Use of alpha-blockers can provide relief of urinary retention following de-catheterization for both men and women. In case, if catheter can't be negotiated, suprapubic puncture can be done with lumbar puncture needle.

Medication
Some people with BPH are treated with medications. These include tamsulosin to relax smooth muscles in the bladder neck, and finasteride and dutasteride to decrease prostate enlargement. The drugs only work for mild cases of BPH but also have mild side effects. Some of the medications decrease libido and may cause dizziness, fatigue and lightheadedness.

Catheter 
Acute urinary retention is treated by placement of a urinary catheter (small thin flexible tube) into the bladder. This can be either an intermittent catheter or a Foley catheter that is placed with a small inflatable bulb that holds the catheter in place.

Intermittent catheterization can be done by a health care professional or by the person themselves (clean intermittent self catheterization).  Intermittent catheterization performed at the hospital is a sterile technique. Patients can be taught to use a self catheterization technique in one simple demonstration, and that reduces the rate of infection from long-term Foley catheters.

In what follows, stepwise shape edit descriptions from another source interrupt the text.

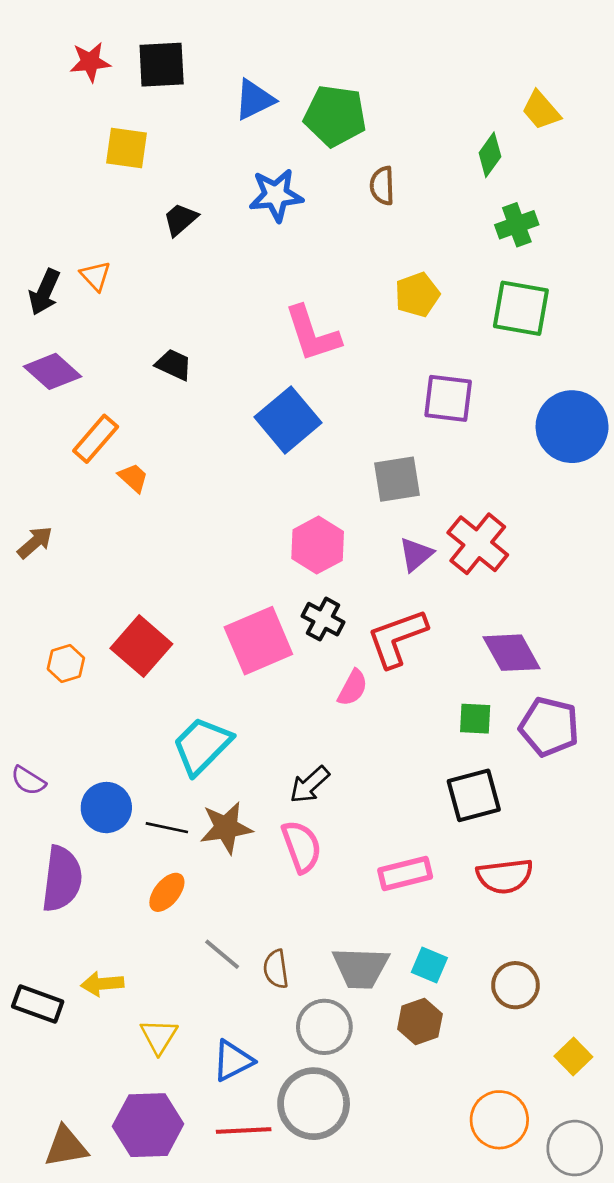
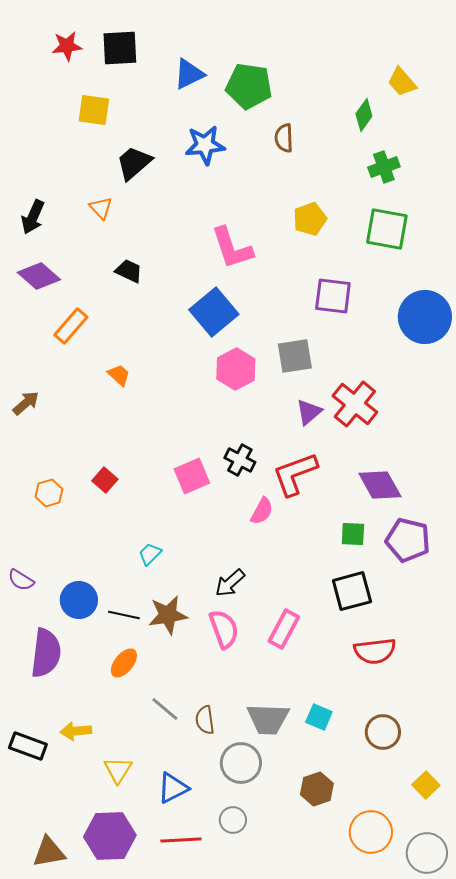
black trapezoid: (180, 219) -> (134, 163), size x1.4
orange triangle: (96, 276) -> (101, 208), moved
orange trapezoid: (133, 478) -> (119, 375), moved
pink hexagon: (318, 545) -> (236, 369), moved
pink square: (258, 641) -> (192, 476), size x0.7
red square: (141, 646) -> (105, 480), size x0.6
cyan trapezoid: (202, 746) -> (150, 554), size x0.5
pink rectangle: (405, 873) -> (284, 629), moved, turned -48
brown hexagon: (420, 1022) -> (317, 789), moved
gray circle: (314, 1104) -> (233, 820), size x0.5

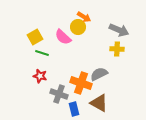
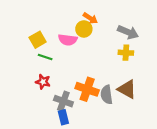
pink semicircle: (63, 37) -> (68, 40), turned -36
gray semicircle: (99, 74) -> (107, 95), moved, turned -72
brown triangle: (99, 103) -> (127, 89), moved
blue rectangle: (74, 109) -> (63, 117), moved

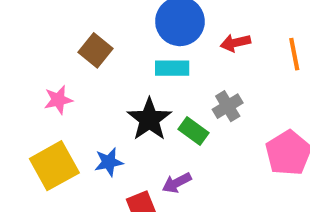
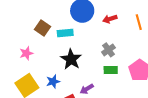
cyan rectangle: (172, 68) -> (65, 33), moved
green rectangle: (193, 131) -> (111, 70), moved, turned -32

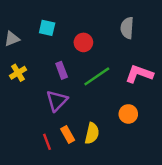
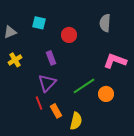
green line: (97, 76) -> (84, 86), moved
yellow semicircle: (92, 133) -> (76, 121), moved
red line: (47, 142) -> (39, 103), moved

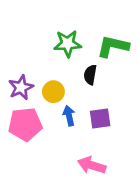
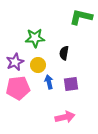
green star: (68, 44) -> (35, 38), moved
green L-shape: (113, 46) -> (81, 17), moved
pink arrow: (92, 165) -> (65, 117), turned 150

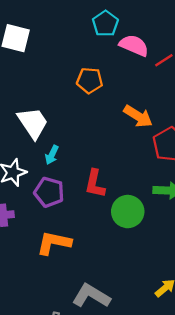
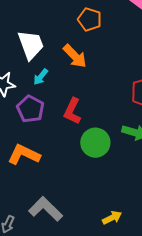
orange arrow: (138, 116) -> (75, 56), moved

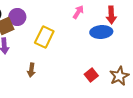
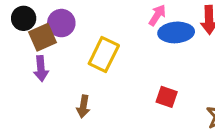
blue ellipse: (101, 32) -> (176, 32), moved
red square: (91, 75) -> (167, 97), moved, turned -32

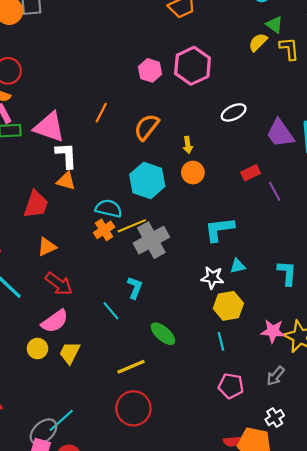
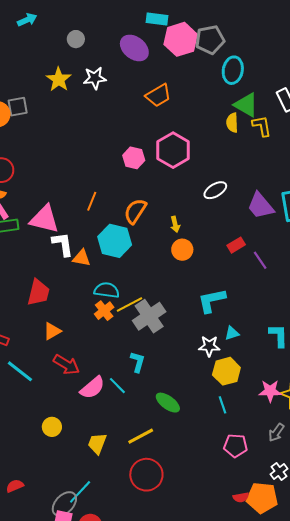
green triangle: (274, 25) -> (246, 105), size x1.5
yellow semicircle: (258, 42) -> (232, 123), turned -42
cyan hexagon: (147, 180) -> (115, 241), moved
orange triangle: (66, 181) -> (82, 258), moved
pink semicircle: (55, 321) -> (92, 388), moved
yellow trapezoid: (70, 353) -> (97, 443), moved

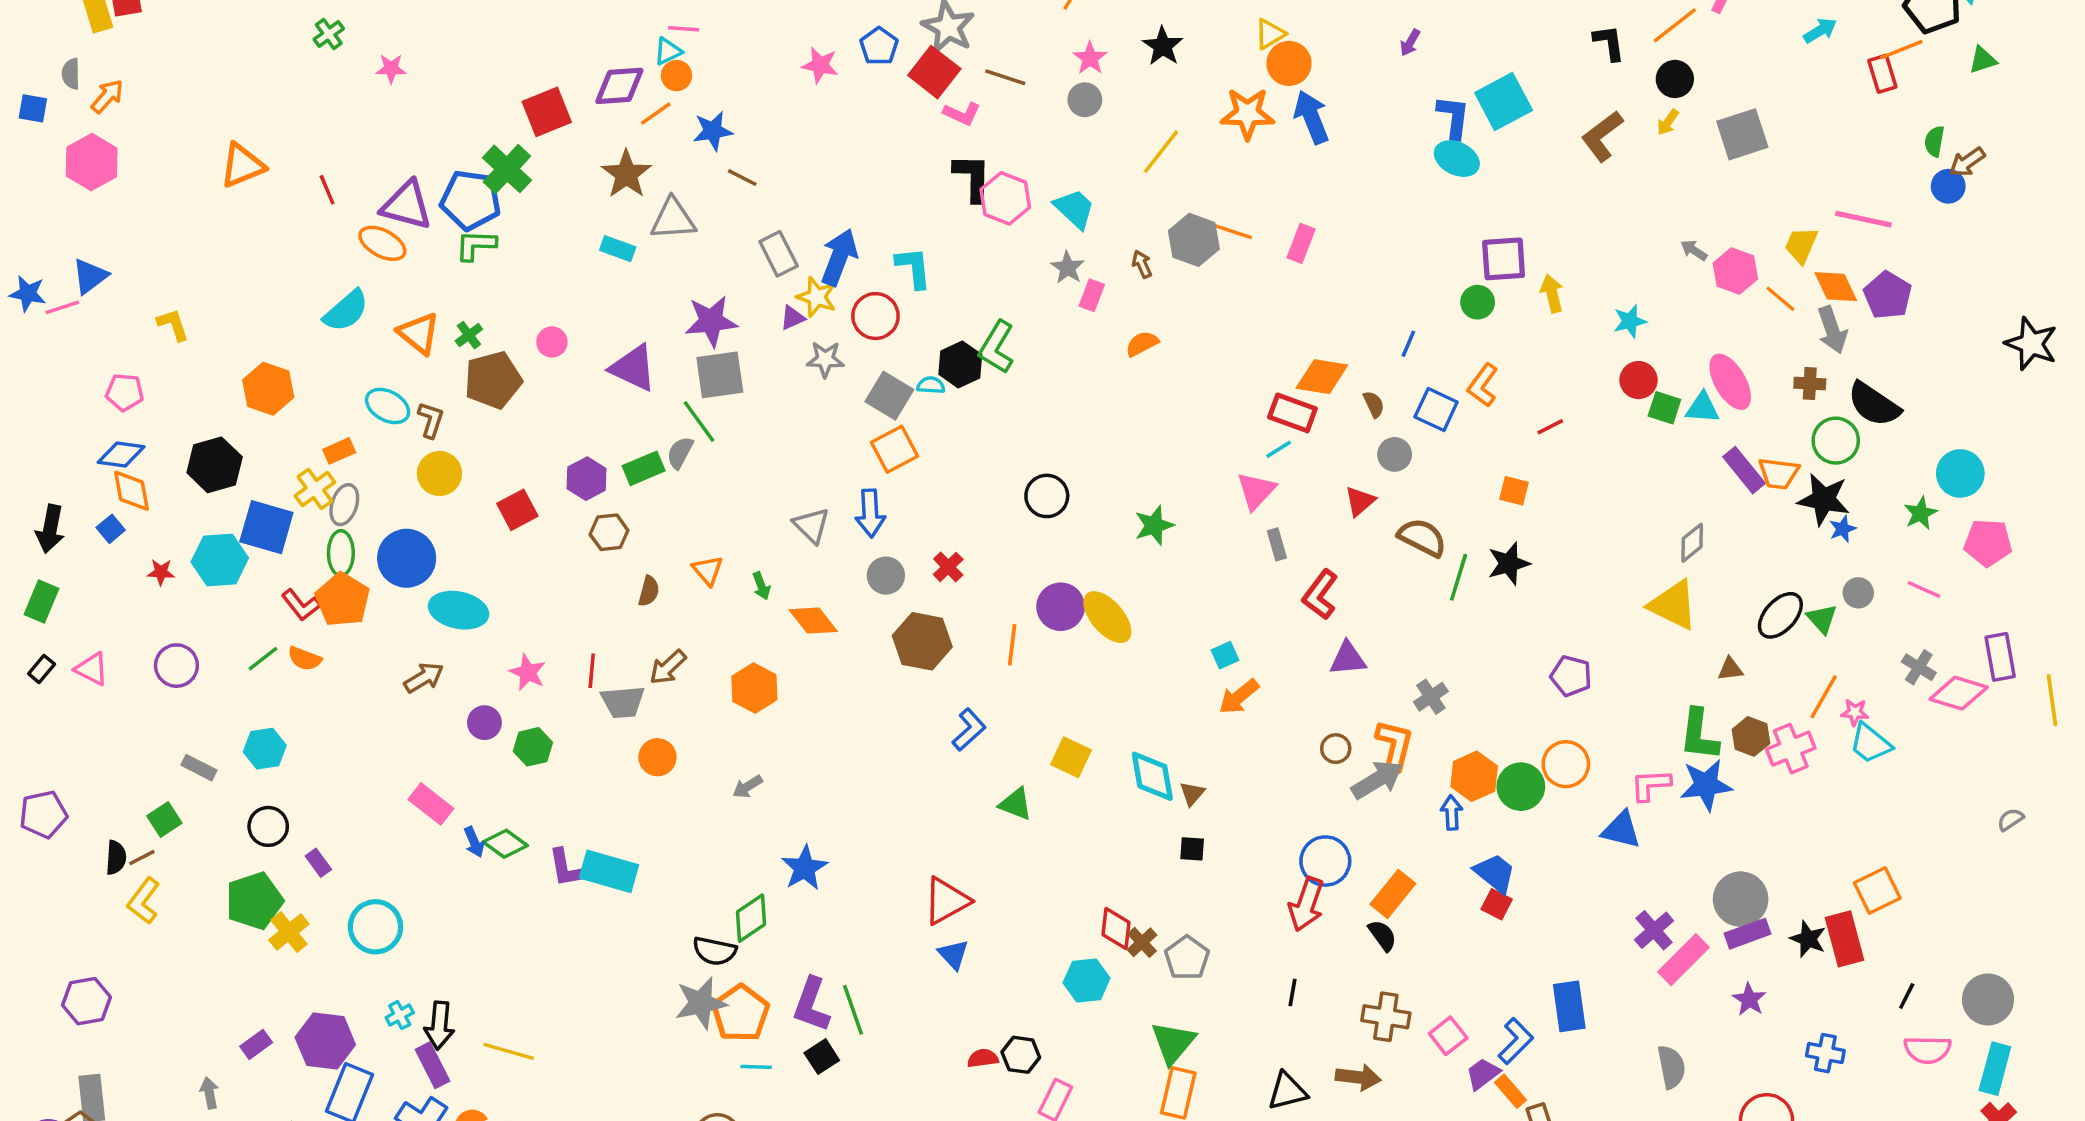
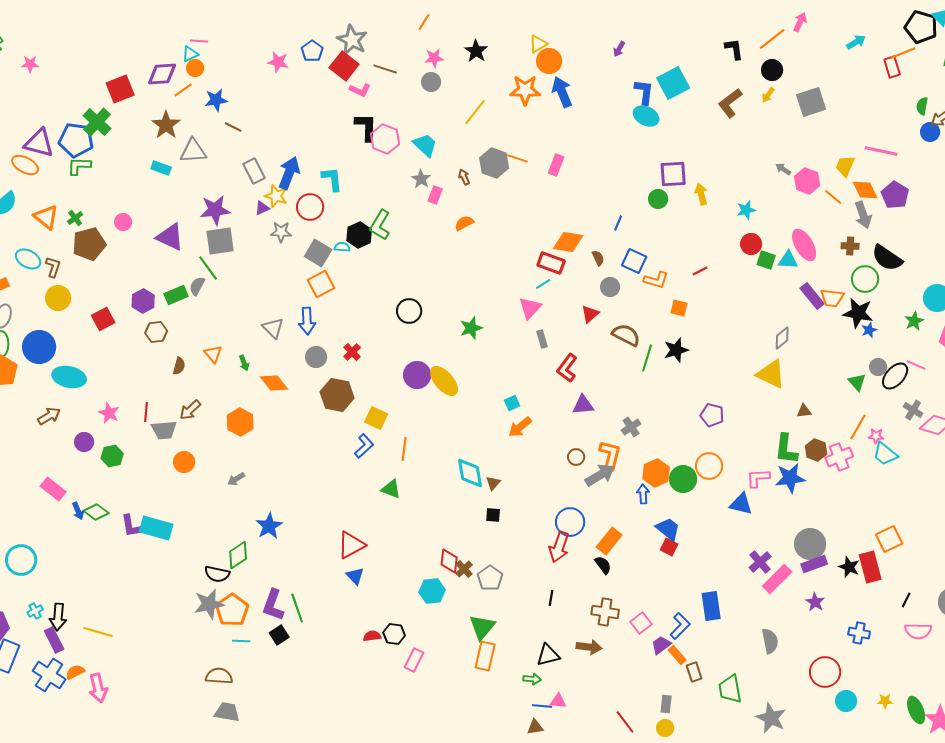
pink star: (1090, 58) -> (434, 58), turned 30
orange L-shape: (1483, 385) -> (656, 280), moved, turned -110
black ellipse: (1780, 615) -> (895, 376), moved
orange line: (1012, 645) -> (404, 449), moved
yellow square: (1071, 757) -> (376, 418), moved

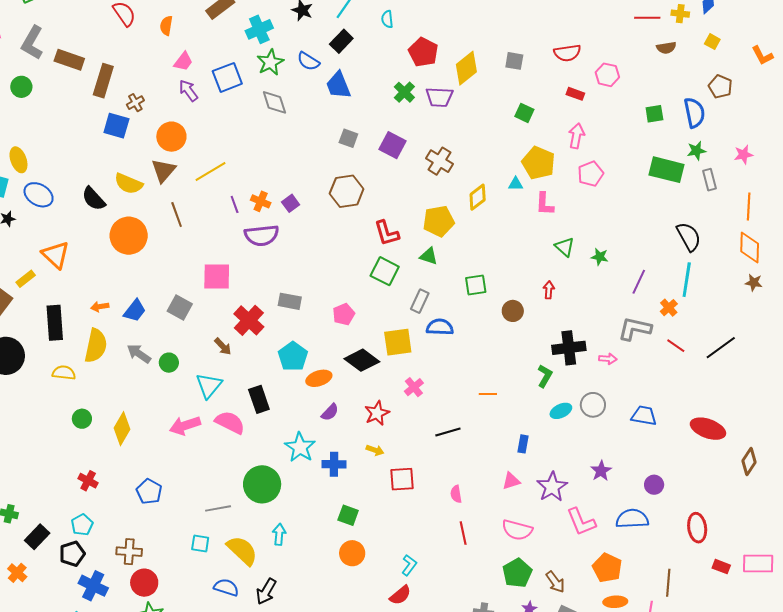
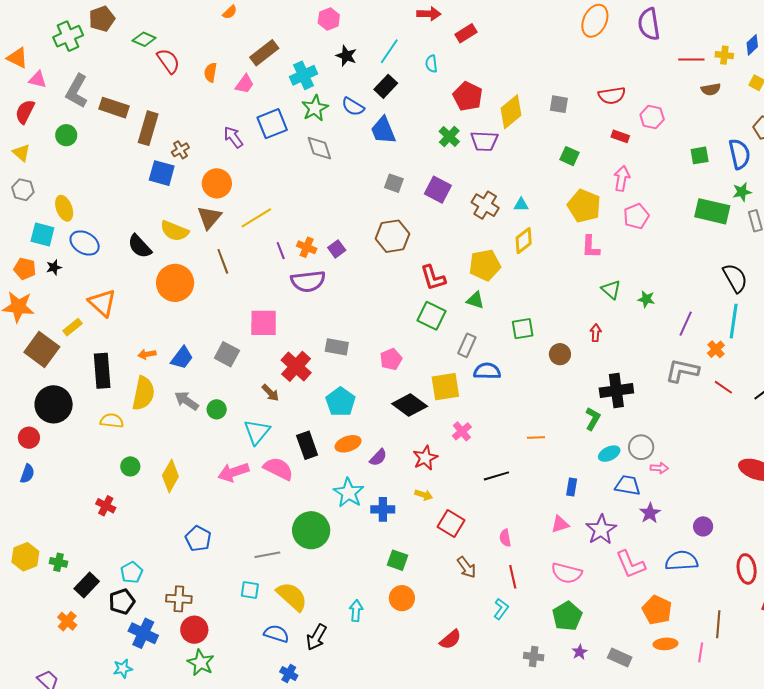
pink trapezoid: (183, 62) -> (245, 84), moved
cyan triangle: (516, 184) -> (521, 205), moved
pink arrow: (608, 359) -> (659, 468), moved
orange ellipse: (319, 378) -> (348, 444), moved
blue trapezoid: (644, 416) -> (628, 485), moved
red square: (402, 479) -> (451, 524), turned 36
red cross: (88, 481) -> (106, 506), moved
cyan arrow: (279, 534) -> (356, 611), moved
cyan L-shape: (409, 565) -> (501, 609), moved
brown arrow: (555, 582) -> (467, 567), moved

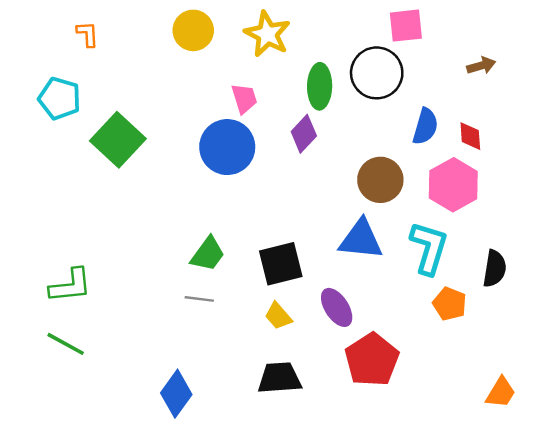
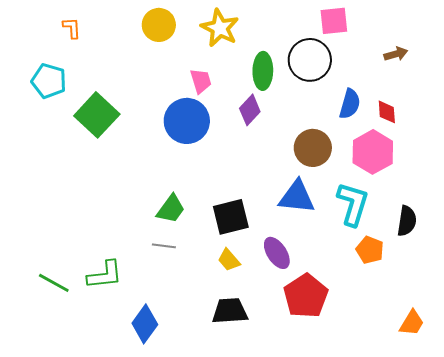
green L-shape: (70, 286) -> (105, 275), moved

Self catheterization requires doing the procedure periodically during the day, the frequency depending on fluid intake and bladder capacity. If fluid intake/outflow is around 1.5 litres per day, this would typically be performed roughly three times per day, i.e. roughly every six to eight hours during the day, more frequently when fluid intake is higher and/or bladder capacity lower.

For acute urinary retention, treatment requires urgent placement of a urinary catheter. A permanent urinary catheter may cause discomfort and pain that can last several days.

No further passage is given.